Tribal girl breaks menstrual taboo in Chhattisgarh
Raipur: An adivasi girl in a village in Chhattisgarh’s tribal-dominated Bastar region has created a ripple in her community by challenging the taboo of socially boycotting women during their menstrual period, prevailing in her society.
Jandai Nag (16), resident of Purantari village in south Bastar district of Dantewada, refused to follow the practice of quietly slipping into nearby forest before sunrise to stay out of sight of men folk, and return home after sunset, when she has her period.
Women of her community have also been forced to stay in a makeshift hut built outside their houses, during their menstrual period. “Jandai has revolted against the taboo on the ground that the girls and women risked attack of wild animals when they spend the day hour in the dense forest during the period.
Jandai Nag not only broke the social taboo by insisting to stay home during the period but also encouraged other girls and women in the village to follow her footsteps”, Gayatri Devi of Banabasi Samaj, a non-government organization working for eradication of social evils in tribal villages in the region, told this newspaper on Sunday.
According to the NGO spokesperson, Jandai incurred the wrath of village elders in initial days of her resistance to the practice for violating the age-old traditions of the community.
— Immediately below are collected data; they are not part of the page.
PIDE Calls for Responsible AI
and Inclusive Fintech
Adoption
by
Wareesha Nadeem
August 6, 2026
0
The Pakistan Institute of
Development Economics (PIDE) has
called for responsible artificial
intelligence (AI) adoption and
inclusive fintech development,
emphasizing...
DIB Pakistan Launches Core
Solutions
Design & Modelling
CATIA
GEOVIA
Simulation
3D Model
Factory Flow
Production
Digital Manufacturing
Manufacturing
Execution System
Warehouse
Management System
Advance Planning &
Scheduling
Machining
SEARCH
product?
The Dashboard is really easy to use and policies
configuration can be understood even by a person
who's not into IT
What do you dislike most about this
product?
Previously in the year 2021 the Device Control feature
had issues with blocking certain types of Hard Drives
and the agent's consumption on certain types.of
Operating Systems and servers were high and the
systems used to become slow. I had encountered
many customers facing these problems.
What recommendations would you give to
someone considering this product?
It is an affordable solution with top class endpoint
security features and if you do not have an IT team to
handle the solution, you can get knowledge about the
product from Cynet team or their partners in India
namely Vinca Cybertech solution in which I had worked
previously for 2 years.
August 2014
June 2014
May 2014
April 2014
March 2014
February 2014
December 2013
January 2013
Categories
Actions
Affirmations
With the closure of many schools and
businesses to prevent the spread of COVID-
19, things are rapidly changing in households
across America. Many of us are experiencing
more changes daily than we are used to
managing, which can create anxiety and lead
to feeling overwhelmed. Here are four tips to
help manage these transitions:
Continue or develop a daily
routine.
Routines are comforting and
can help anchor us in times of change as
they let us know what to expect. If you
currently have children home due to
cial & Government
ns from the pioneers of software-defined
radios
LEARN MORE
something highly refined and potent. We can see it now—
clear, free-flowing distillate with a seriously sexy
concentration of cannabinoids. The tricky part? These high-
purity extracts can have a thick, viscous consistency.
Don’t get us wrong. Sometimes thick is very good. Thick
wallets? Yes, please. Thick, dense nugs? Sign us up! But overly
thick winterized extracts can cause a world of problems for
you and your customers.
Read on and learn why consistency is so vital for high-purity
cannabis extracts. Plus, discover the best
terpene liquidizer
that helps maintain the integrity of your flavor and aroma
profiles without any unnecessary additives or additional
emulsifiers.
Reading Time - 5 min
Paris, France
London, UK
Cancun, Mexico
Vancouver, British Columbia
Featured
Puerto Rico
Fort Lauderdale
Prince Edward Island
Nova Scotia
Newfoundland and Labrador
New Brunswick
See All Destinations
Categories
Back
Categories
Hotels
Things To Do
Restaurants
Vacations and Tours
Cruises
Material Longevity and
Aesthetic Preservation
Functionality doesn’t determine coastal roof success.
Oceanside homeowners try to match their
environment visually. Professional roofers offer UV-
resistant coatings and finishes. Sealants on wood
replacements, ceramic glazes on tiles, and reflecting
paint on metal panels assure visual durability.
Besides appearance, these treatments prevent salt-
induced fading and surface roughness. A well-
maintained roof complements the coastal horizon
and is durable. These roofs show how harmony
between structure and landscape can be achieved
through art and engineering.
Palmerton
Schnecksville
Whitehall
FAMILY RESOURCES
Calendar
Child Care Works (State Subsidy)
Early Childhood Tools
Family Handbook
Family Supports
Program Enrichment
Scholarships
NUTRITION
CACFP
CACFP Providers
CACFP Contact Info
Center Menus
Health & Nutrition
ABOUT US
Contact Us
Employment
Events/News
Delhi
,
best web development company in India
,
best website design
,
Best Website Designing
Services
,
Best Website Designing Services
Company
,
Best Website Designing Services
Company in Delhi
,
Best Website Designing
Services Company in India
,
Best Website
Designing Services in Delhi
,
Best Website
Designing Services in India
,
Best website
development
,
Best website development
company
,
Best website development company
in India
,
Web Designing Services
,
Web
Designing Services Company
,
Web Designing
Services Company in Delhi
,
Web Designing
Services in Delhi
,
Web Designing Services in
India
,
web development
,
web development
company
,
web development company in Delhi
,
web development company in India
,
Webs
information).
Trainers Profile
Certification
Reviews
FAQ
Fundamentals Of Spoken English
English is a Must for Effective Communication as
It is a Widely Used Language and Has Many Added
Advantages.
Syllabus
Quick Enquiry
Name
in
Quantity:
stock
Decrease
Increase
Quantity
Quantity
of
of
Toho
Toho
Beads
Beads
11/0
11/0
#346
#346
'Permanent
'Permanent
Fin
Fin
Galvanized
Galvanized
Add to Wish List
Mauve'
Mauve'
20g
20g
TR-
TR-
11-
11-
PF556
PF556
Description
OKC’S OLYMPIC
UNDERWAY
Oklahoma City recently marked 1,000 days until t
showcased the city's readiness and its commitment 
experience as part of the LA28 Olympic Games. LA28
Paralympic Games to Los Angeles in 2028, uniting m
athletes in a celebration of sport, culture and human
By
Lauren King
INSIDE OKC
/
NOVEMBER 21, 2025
But, the women folk in the village rallied behind her forcing traditionalists to make a retreat. “This is also a form of subjugation of women”, she was quoted as saying by the NGO spokesperson.
A World Bank sponsored study by noted educationist Dr Jawahar Sursetti has found that majority of tribal women living in remote areas of Chhattisgarh, Odisha and Jharkhand have been forced to use leaves as napkin during their menstrual period due to lack of access to sanitary napkins.